Exercise.
Your task is to return the line containing "Hộ Kinh Doanh" and each line after it through the end of the entries, exactly, with no other lines.
──────────
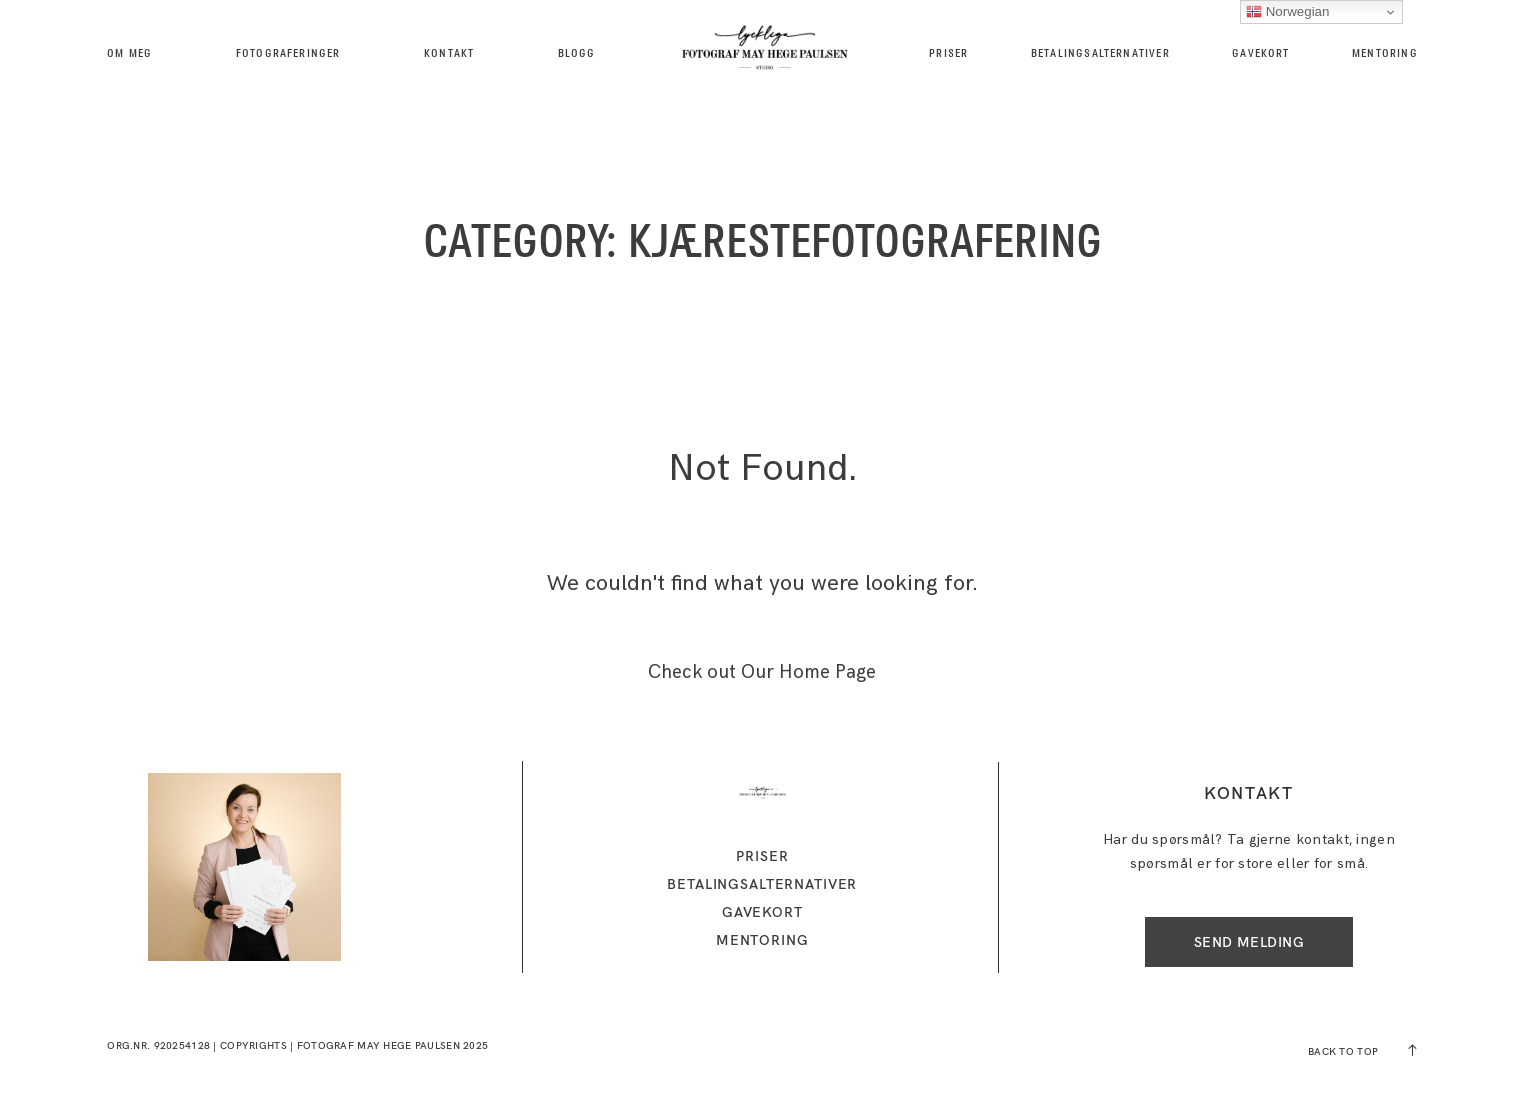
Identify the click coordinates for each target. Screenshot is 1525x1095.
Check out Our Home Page (762, 672)
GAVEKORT (1261, 53)
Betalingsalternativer (1100, 53)
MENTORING (1385, 53)
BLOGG (577, 53)
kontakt (449, 53)
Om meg (129, 53)
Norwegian (1287, 12)
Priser (948, 53)
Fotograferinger (288, 53)
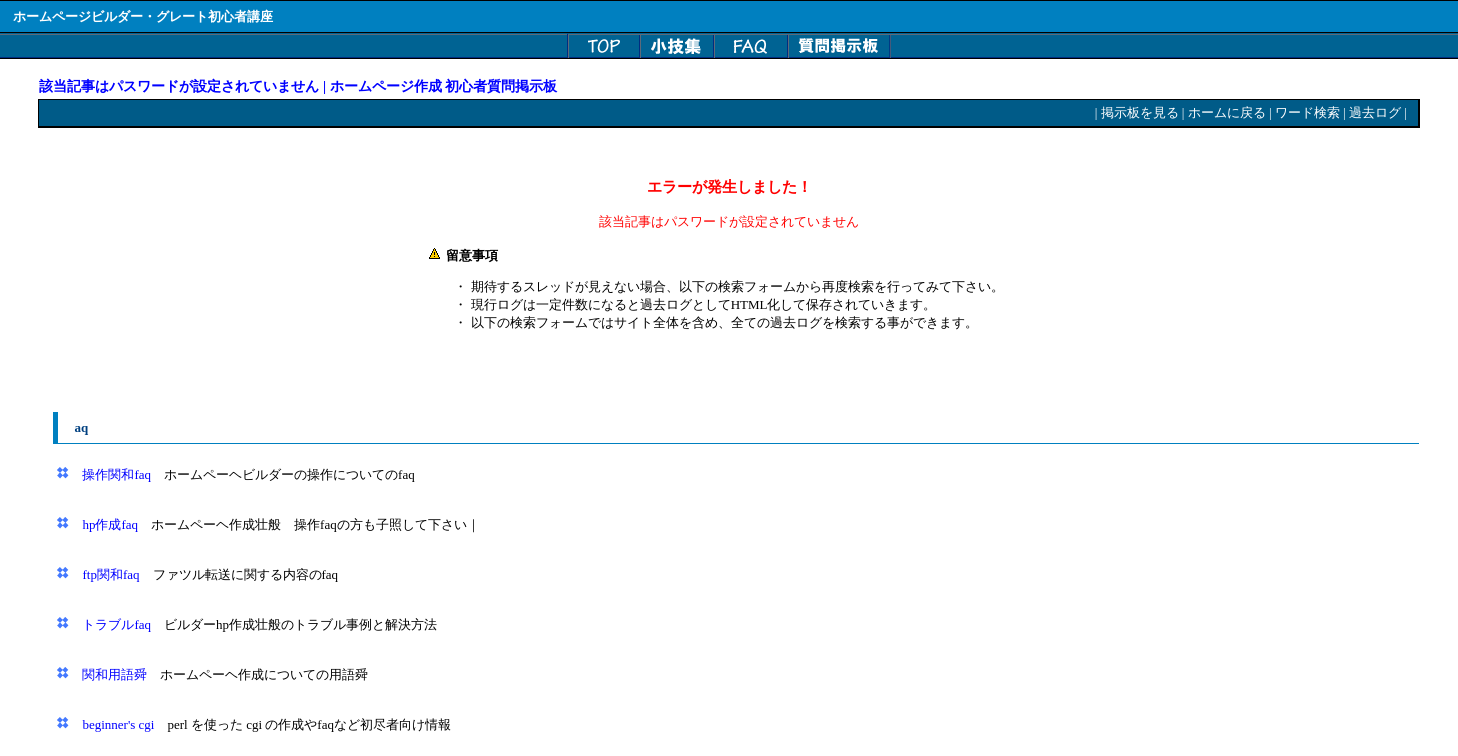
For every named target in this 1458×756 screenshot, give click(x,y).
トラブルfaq (116, 624)
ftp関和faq (110, 574)
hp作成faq (110, 524)
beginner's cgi (118, 724)
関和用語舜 (114, 674)
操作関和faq (116, 474)
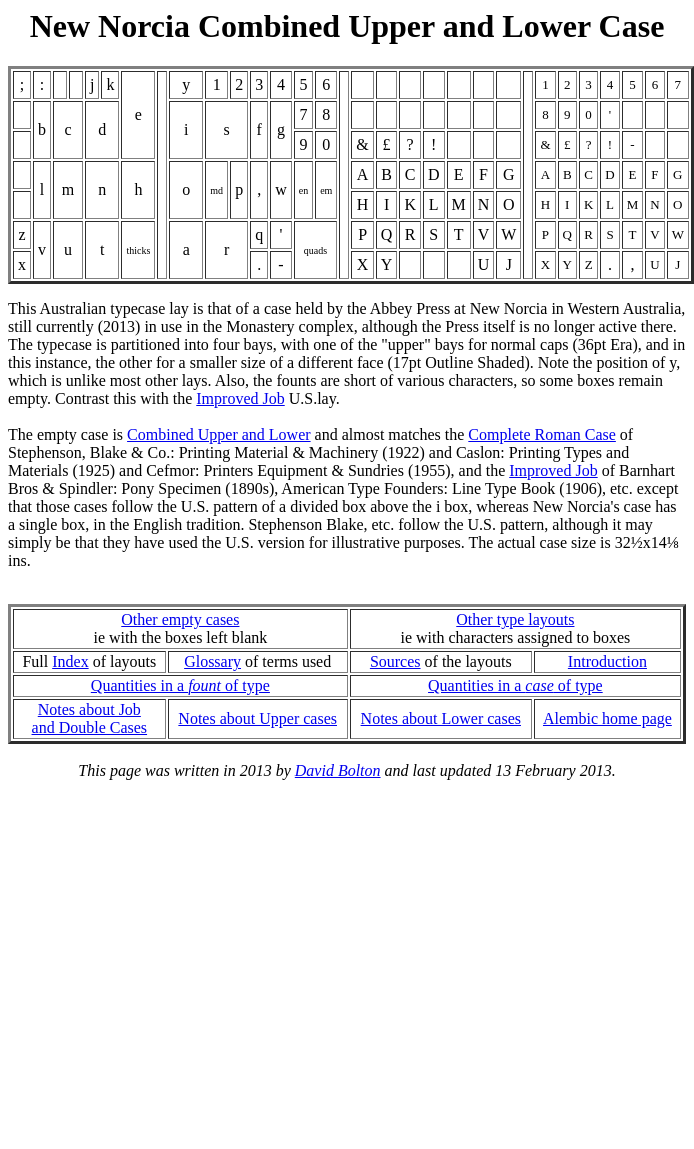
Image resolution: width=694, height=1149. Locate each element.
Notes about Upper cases (257, 718)
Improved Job (240, 398)
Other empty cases (180, 619)
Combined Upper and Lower (219, 434)
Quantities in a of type (180, 685)
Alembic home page (607, 718)
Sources (395, 661)
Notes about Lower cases (441, 718)
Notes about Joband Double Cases (90, 718)
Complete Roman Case (542, 434)
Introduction (607, 661)
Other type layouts (515, 619)
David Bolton (338, 770)
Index (70, 661)
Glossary (212, 661)
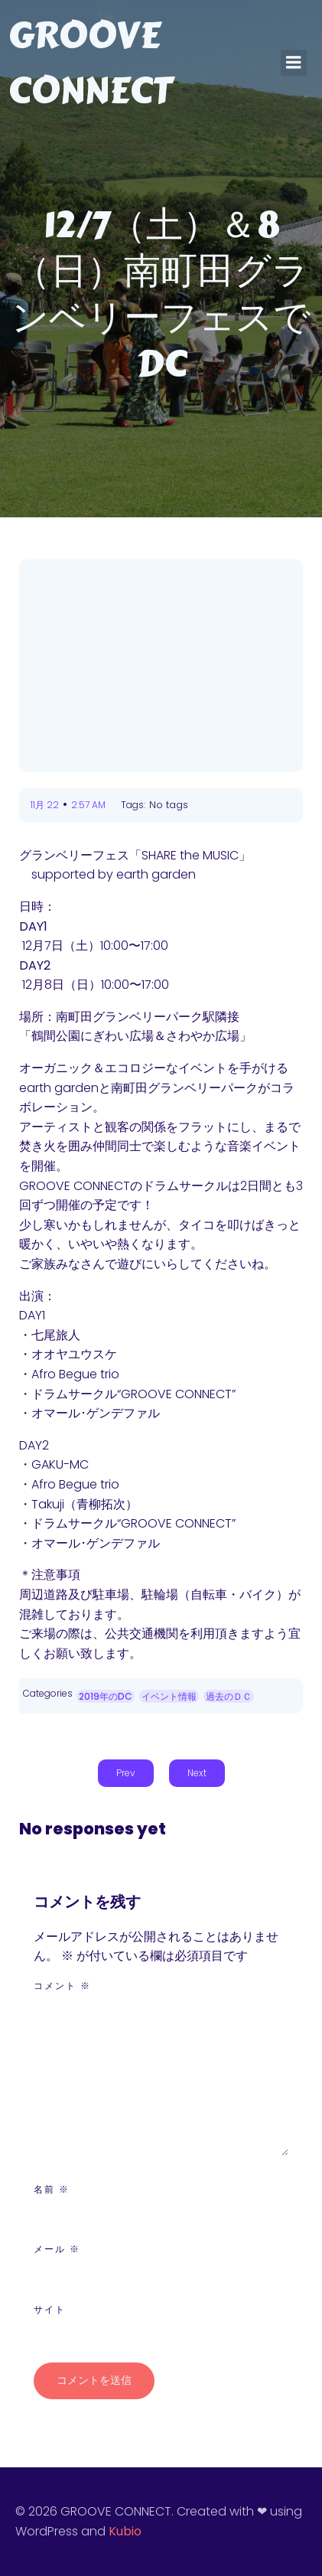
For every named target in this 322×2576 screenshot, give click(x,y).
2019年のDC (105, 1696)
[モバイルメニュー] (294, 63)
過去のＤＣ (229, 1696)
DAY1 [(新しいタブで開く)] (33, 926)
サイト (50, 2309)
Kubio (125, 2531)
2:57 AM (88, 804)
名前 (52, 2189)
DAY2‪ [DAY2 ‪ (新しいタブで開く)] (34, 965)
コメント (62, 1985)
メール (57, 2248)
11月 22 (45, 804)
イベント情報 (169, 1696)
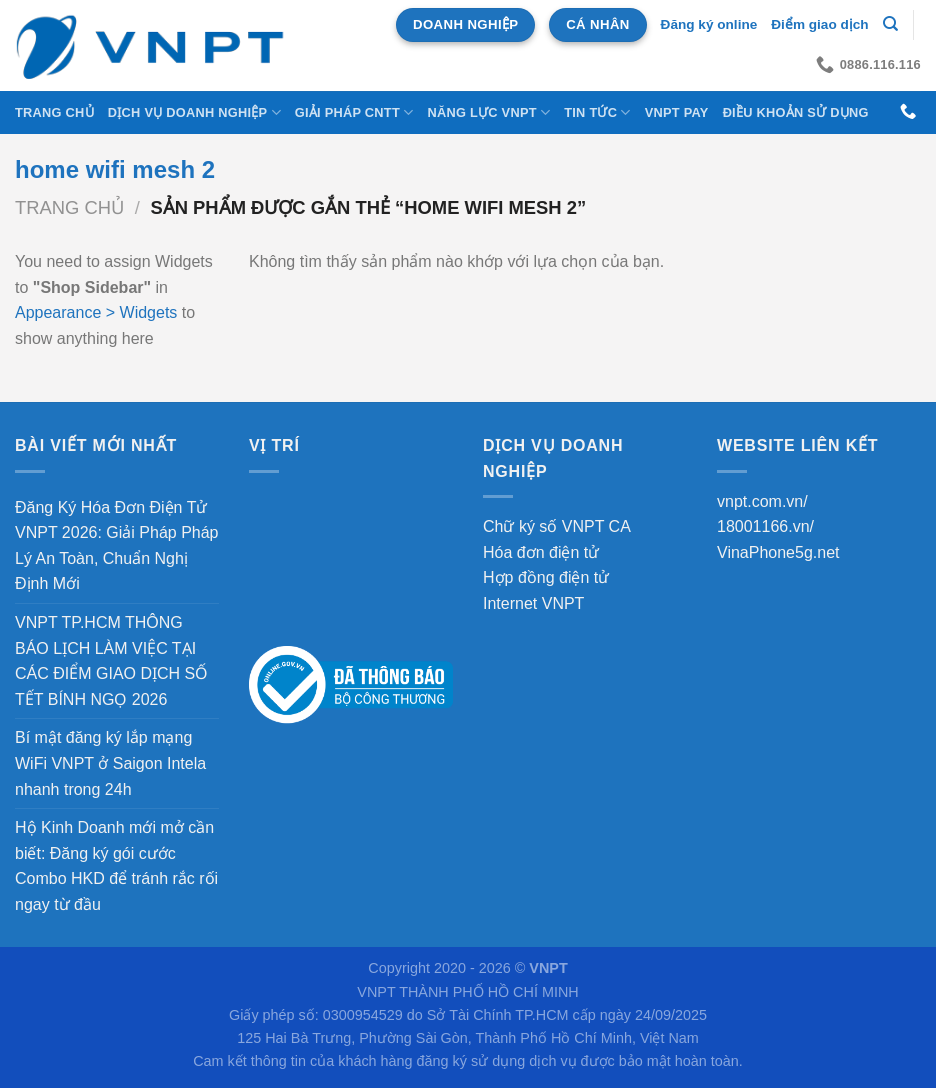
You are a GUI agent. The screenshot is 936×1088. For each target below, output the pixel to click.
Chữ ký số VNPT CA (557, 526)
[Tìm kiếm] (890, 24)
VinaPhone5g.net (778, 552)
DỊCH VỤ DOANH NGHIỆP (194, 112)
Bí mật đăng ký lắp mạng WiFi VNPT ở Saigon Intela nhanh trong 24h (110, 763)
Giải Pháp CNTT (354, 112)
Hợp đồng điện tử (546, 577)
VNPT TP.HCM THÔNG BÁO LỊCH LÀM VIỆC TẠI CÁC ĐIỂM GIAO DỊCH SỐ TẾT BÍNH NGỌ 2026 (111, 661)
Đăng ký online (709, 24)
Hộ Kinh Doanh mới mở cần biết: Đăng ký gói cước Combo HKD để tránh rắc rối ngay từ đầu (116, 866)
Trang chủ (54, 112)
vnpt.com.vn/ (762, 501)
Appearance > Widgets (96, 312)
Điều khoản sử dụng (796, 112)
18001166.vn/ (765, 526)
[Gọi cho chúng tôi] (908, 112)
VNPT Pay (677, 112)
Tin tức (597, 112)
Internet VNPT (533, 603)
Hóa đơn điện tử (541, 552)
──────────
Answer to this exercise.
Hộ Kinh Doanh mới mở cần biết: Đăng ký gói cước Combo HKD để tránh rắc rối ngay từ đầu (116, 866)
Trang chủ (54, 112)
vnpt.com.vn/ (762, 501)
Appearance > Widgets (96, 312)
Điều khoản sử dụng (796, 112)
18001166.vn/ (765, 526)
[Gọi cho chúng tôi] (908, 112)
VNPT Pay (677, 112)
Tin tức (597, 112)
Internet VNPT (533, 603)
Hóa đơn điện tử (541, 552)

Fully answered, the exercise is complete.